Welcome to Cybernance!
Cybernance is a SaaS platform built to help organizations learn how their own business processes impact their cybersecurity maturity. As a result of this knowledge, organizations are provided with an understanding of exactly what needs to be fixed and in what prioritized order. We call the backbone model of Cybernance, CMOM, the Cybergovernance Maturity Oversight Model.
In recent years, we’ve seen broad recognition of the idea that cybersecurity is not just a technology problem. Rather, security depends on cooperation and collaboration across a wide range of functions and stakeholders. Of course, the technology is important – no business should have networks exposed to the Internet without protection. But that protection is best when it is layered and when it consists of not only firewalls and monitoring systems, but also when it consists of processes for handling events and has people who have been trained on what those processes should be.
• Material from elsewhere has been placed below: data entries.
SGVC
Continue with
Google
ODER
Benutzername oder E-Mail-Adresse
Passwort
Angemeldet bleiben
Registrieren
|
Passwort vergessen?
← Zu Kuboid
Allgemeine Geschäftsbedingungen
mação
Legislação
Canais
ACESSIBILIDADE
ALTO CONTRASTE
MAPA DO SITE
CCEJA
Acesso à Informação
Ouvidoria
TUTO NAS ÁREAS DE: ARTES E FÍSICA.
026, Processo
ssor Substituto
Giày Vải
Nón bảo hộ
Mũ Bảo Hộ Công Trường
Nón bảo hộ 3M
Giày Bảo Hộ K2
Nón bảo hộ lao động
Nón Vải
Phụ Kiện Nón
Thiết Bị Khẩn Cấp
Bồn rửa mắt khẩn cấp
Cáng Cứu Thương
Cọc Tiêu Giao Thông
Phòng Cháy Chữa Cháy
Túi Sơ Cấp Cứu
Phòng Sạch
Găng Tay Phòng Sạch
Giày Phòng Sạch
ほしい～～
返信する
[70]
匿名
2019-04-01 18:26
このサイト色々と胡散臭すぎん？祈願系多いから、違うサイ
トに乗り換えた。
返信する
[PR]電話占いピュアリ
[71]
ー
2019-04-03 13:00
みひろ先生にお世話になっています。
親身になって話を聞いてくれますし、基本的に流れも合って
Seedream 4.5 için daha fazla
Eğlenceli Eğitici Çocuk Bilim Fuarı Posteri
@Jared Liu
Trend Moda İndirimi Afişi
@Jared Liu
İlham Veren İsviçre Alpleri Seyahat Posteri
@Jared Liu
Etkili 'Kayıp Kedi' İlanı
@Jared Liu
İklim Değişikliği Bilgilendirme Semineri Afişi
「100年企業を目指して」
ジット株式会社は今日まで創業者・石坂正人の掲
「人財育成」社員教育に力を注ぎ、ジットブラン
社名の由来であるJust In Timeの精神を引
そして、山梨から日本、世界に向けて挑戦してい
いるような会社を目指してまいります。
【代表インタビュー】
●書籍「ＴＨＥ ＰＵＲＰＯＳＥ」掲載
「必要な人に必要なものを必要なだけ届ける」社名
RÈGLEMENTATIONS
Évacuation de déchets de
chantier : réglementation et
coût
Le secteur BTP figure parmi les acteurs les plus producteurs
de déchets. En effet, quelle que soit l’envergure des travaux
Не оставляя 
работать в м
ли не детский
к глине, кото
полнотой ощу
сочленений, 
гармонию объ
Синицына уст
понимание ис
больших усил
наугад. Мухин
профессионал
The stakeholders in security are diverse. Traditional security teams and IT professionals are tasked with a delicate balance of technology provision and technology protection.
- Risk managers hold the tools for understanding how to define and quantify risks and should apply those tools to the information assets a company keeps.
- Procurement managers serve as the gateway through which new equipment, services, vendors and partners must pass – they should be equipped to understand those risks and communicate them to others.
- Human resources managers are responsible for seeking, vetting, screening, training, and maintaining a resilient workforce, which must increasingly meet demands of cybersecurity awareness.
- Audit managers need to understand how all this activity relates to cybersecurity so that they can communicate it to the executive and board level.
- Executives and directors are being held accountable for substandard security practices – they must have a better understanding how to address these standards.
With all these stakeholders in mind, we developed Cybernance. In order to obtain the most useful information as quickly as possible, we designed a lightweight survey that deploys rapidly. This information is translated into recommended actions, where each of which offers general guidance. We believe this particular solution will be specific to each organization and should not be served as a prescription.